Transcribed & marked up by Einde O’Callaghan for ETOL.
Whatever the outcome this October, the main domestic political issue in the country is almost certainly going to revolve around wage freeze or ‘planned increase in wages’ or an ‘incomes policy’, depending on how you look at it. If Labour wins, as seems likely, this promises to be an especially critical issue: around it will crystallise the main alliances and attitudes within and towards the Party for the next few years. The problem itself is simple. Despite the Tories’ pre-election boom which will have cost the country £500 million in foreign exchange debts by the end of the year and another £350 million next year, production and exports have stood still. Over the decade of Tory rule, economic growth, at an average two to three percent per year, has been slower than that of every major competitor internationally. At the same time, prices have risen and wages advanced. Unless, the argument runs, these can be kept down and production jacked up – unless, in other words, Capital can be persuaded to invest more without having to face a substantially larger wage bill – the economy will enter a cumulative decline with dire consequences for everybody. Whether the argument is right or not is immaterial for the moment. What is important is that the Labour leadership accepts it and are therefore prepared to act upon it. In fact, they have already begun to do so. They have extracted promises from the TUC, as from the most important trade-union leaders individually, to confine official wage claims within the limits of increased productivity; and, presumably, not to advance any claims at all if productivity does not increase, as it has not this year and might well not for another year while the post-election balance of payments crisis is being weathered.
The political left seems completely bemused by the unanimity at the top. It was to be expected of the soggies like Tribune that they approve the new policy. Haven’t they been as quiet as mice about NATO, nuclear disarmament, nationalisation and other crucial issues since Wilson’s elevation to leadership? But bewilderment has radiated farther. The Voice of the Unions and The Week, normally more critical than Tribune, have tied themselves down to a policy scarcely different, albeit with much subtle argument and involution.
Witness Ken Coates in The Week (30 July) ‘Everybody in the unions already pays lip service to the principle that all income must be controlled if any are.’ Therefore, let us ring these lips by accepting wage control on condition that profits are also controlled; and, in order to ensure that profits are in fact controlled, let us demand that the employers ‘open the books’. He continues: ‘the employers’ books are their most jealously guarded secrets.
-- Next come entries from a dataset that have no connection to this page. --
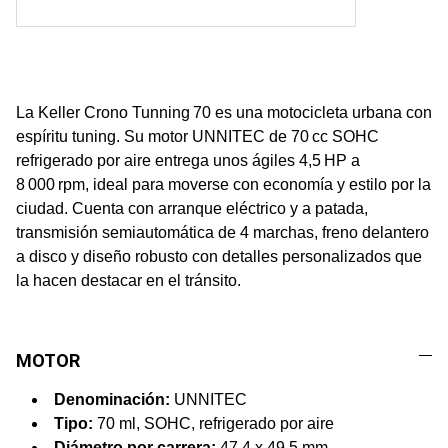
La Keller Crono Tunning 70 es una motocicleta urbana con
espíritu tuning. Su motor UNNITEC de 70 cc SOHC
refrigerado por aire entrega unos ágiles 4,5 HP a
8 000 rpm, ideal para moverse con economía y estilo por la
ciudad. Cuenta con arranque eléctrico y a patada,
transmisión semiautomática de 4 marchas, freno delantero
a disco y diseño robusto con detalles personalizados que
la hacen destacar en el tránsito.
MOTOR
Denominación:
UNNITEC
Tipo:
70 ml, SOHC, refrigerado por aire
Diámetro por carrera:
47.4 x 49.5 mm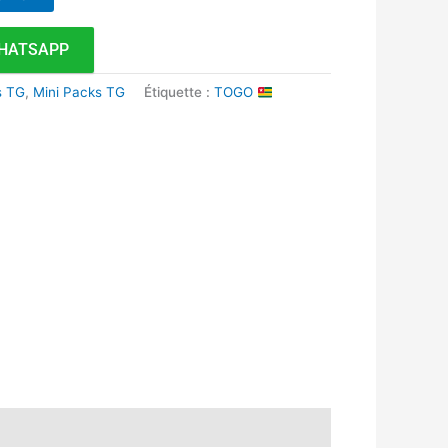
HATSAPP
s TG
,
Mini Packs TG
Étiquette :
TOGO
k
r
tsApp
inkedIn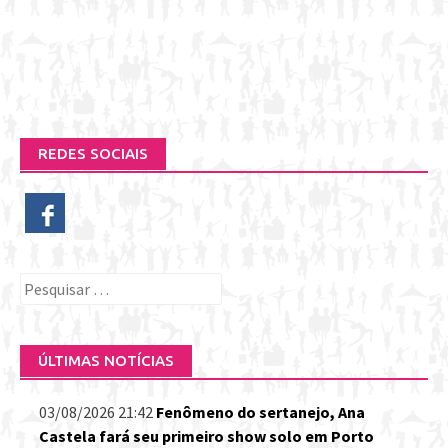
REDES SOCIAIS
Pesquisar
por:
ÚLTIMAS NOTÍCIAS
03/08/2026 21:42
Fenômeno do sertanejo, Ana
Castela fará seu primeiro show solo em Porto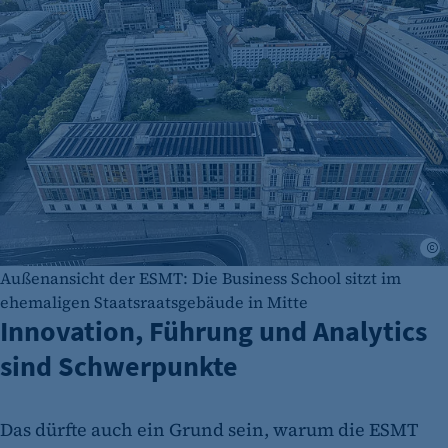
E
Außenansicht der ESMT: Die Business School sitzt im
ehemaligen Staatsraatsgebäude in Mitte
Innovation, Führung und Analytics
sind Schwerpunkte
Das dürfte auch ein Grund sein, warum die ESMT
There is no evidence that they will open them for anyone. By asking them to do so, we force them to wreck the incomes policy, and take the rap from the public, instead of upending it ourselves ... If the books were opened to us, what would that mean? ... that there would be a precise answer to every problem about which unions wished to negotiate’ (emphasis in the original).
Factually this is nonsense. There is plenty of evidence that the employers will open their books – not for anyone to be sure, but to the unions if pushed hard enough. The International Ladies’ Garment Workers’ Union has been scanning them for years in the United States. Nor have we to go so far: the nationalised industries here have been presenting detailed accounts to Parliament for a decade and more, to be used at will by any union member or anyone else for that matter. And do these books and accounts ‘contain a precise answer to every problem’ besetting the American garment worker, or British miner or railwayman? Automation? Unemployment? Class society? What the conditional wage freezers do not seem to understand is that the books are not a conspiracy to hide from workers their due within the capitalist system (although occasionally they might well be used in this way). They are monitors of the system; no more, no less. So long as the system is unquestioned in its larger details, so long will open books not solve any major problem for the working class. On the contrary, they might act as much to reduce as to inflame demands: according to the books, agriculture is heavily subsidised; should agricultural workers therefore accept a cut in wages?
This is more than an argument about book-keeping in a capitalist society. It has to do with the kind of demand we should be making of the Labour Government and whom we should persuade to voice it. The Week wants us to make classic ‘transitional demands’ – ideologically acceptable but practically unobtainable within the system – that will act as ratchets to prevent such a government falling back from its commitments. We say that transitional slogans are magnificent banners in a battle – but where’s the battle? – that they are excellent in rallying a diffuse class-consciousness around specific demands in a period of mass political involvement – but where’s the mass political involvement? Without these, the struggle to get the transitional demand voiced takes precedence over the demand itself; the arena of struggle becomes the corridors of Congress House; and the direction – towards gaining a few individuals within trade-union officialdom, whose job it is to keep the fragments of class associated somehow and who can therefore see some significance in the slogans. The reality of a few leftish officials tends to substitute for the potentiality of a working class and we have Coates writing: ‘What takes [the workers] into class-consciousness is organisation: nothing else. The leaders of their organisations express what mind there is of collective commitment ... Thus, Frank Cousins is of the utmost importance, as is Ernie Roberts ...’ And so, from qualified support for wage freeze we are led through a conspiratorial view of capitalism and anacronistic transitional demands to unqualified support for leftish trade-union leaders!
Socialists can have none of this. To say ‘no’ to wage freeze is not a purely defensive posture, not purely negative. Said in unison by a sufficient body of workers, acted upon effectively it can instil a knowledge of mutual dependence and common goals that needs no interpretation by a trade-union elite and that can yet make Capital tremble.